**Work required:**
Could the entries below be transcribed word for word, with the pictures omitted?

**Extracted page text data:**
........

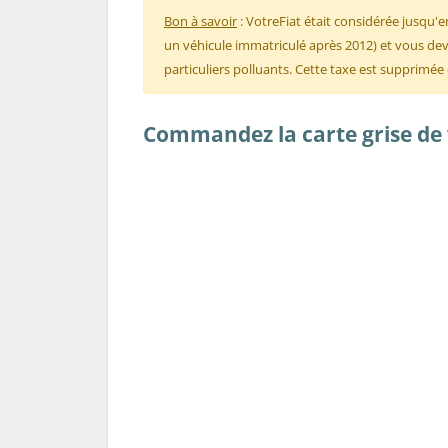
Bon à savoir
: VotreFiat était considérée jusqu
un véhicule immatriculé après 2012) et vous devi
particuliers polluants. Cette taxe est supprimée
Commandez la carte grise de v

........

**Response box:**
Bon à savoir
: VotreFiat était considérée jusqu
un véhicule immatriculé après 2012) et vous devi
particuliers polluants. Cette taxe est supprimée
Commandez la carte grise de v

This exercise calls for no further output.